- _Task statement_
When you reach the line containing "Transferências de valor elevado (618, 869)" in the data below, begin returning lines exactly as written, and stop once the line containing "Tembilahan (172, 2027)" has been returned.
*-*-*
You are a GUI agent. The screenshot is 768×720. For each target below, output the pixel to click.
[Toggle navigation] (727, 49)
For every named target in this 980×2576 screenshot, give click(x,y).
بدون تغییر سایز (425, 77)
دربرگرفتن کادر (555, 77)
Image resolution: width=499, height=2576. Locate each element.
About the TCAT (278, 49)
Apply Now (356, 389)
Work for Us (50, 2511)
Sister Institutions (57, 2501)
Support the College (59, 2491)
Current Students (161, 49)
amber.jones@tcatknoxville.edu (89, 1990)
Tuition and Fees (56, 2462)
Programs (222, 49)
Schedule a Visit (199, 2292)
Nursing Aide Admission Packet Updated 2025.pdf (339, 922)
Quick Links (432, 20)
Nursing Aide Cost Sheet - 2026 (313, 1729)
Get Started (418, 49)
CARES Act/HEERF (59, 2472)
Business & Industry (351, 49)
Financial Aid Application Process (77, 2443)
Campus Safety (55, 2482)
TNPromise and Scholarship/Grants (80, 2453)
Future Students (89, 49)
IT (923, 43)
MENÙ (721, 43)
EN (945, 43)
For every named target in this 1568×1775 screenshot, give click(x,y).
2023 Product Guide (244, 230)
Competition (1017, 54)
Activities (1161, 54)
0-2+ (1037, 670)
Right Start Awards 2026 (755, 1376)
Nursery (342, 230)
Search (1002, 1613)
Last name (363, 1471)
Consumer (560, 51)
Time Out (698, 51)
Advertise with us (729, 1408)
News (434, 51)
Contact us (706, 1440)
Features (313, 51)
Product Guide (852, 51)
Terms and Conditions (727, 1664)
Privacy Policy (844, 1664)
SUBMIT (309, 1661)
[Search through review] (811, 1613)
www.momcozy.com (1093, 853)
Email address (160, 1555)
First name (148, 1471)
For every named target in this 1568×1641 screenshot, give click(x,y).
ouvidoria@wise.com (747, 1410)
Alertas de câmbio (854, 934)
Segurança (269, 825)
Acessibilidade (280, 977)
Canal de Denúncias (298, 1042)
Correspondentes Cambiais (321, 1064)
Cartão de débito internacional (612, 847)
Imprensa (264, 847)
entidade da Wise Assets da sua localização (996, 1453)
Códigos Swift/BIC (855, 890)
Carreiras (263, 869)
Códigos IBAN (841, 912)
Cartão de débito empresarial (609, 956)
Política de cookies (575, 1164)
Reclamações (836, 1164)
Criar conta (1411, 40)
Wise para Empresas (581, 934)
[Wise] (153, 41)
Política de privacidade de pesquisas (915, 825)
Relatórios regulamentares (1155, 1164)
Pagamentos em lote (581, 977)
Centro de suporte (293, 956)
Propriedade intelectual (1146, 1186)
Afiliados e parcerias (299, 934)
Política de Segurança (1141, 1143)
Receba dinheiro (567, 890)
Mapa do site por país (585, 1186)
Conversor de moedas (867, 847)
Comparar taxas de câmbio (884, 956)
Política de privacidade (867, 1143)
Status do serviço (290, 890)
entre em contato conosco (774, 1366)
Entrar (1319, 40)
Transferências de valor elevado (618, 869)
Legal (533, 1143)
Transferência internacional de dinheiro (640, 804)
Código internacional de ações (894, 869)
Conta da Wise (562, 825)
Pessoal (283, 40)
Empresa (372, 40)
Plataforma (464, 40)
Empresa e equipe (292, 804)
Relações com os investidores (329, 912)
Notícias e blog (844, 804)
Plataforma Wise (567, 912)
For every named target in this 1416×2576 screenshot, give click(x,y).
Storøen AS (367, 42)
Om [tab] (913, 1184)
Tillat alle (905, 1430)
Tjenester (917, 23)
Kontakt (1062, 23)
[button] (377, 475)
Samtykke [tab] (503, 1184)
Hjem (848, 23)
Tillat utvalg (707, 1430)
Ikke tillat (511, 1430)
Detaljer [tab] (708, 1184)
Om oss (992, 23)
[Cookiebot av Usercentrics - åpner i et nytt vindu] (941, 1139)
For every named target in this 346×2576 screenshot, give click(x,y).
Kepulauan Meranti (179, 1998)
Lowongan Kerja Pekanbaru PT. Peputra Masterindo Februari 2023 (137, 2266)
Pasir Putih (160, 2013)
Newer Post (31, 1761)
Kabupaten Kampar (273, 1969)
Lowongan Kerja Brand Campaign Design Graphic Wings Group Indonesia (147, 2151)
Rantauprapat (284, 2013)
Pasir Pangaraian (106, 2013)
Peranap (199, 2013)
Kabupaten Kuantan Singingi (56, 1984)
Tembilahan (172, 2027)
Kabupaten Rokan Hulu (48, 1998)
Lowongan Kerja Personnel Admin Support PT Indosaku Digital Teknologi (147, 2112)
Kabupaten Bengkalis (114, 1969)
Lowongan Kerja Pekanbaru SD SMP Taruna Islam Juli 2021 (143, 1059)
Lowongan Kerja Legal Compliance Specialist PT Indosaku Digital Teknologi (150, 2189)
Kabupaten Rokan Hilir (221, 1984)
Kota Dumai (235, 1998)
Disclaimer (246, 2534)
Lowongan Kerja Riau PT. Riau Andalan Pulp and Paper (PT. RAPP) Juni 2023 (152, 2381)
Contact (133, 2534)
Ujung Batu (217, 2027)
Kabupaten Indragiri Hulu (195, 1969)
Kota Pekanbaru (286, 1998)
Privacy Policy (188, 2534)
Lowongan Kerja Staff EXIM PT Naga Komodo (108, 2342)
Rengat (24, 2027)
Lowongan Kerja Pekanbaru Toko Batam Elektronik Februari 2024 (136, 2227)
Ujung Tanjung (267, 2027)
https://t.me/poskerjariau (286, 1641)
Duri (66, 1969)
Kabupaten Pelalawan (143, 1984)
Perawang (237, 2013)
*-*-*
- _Worked solution_
Transferências de valor elevado (618, 869)
Legal (533, 1143)
Transferência internacional de dinheiro (640, 804)
Código internacional de ações (894, 869)
Conta da Wise (562, 825)
Pessoal (283, 40)
Empresa (372, 40)
Plataforma (464, 40)
Empresa e equipe (292, 804)
Relações com os investidores (329, 912)
Notícias e blog (844, 804)
Plataforma Wise (567, 912)
For every named target in this 1416×2576 screenshot, give click(x,y).
Storøen AS (367, 42)
Om [tab] (913, 1184)
Tillat alle (905, 1430)
Tjenester (917, 23)
Kontakt (1062, 23)
[button] (377, 475)
Samtykke [tab] (503, 1184)
Hjem (848, 23)
Tillat utvalg (707, 1430)
Ikke tillat (511, 1430)
Detaljer [tab] (708, 1184)
Om oss (992, 23)
[Cookiebot av Usercentrics - åpner i et nytt vindu] (941, 1139)
For every named target in this 346×2576 screenshot, give click(x,y).
Kepulauan Meranti (179, 1998)
Lowongan Kerja Pekanbaru PT. Peputra Masterindo Februari 2023 (137, 2266)
Pasir Putih (160, 2013)
Newer Post (31, 1761)
Kabupaten Kampar (273, 1969)
Lowongan Kerja Brand Campaign Design Graphic Wings Group Indonesia (147, 2151)
Rantauprapat (284, 2013)
Pasir Pangaraian (106, 2013)
Peranap (199, 2013)
Kabupaten Kuantan Singingi (56, 1984)
Tembilahan (172, 2027)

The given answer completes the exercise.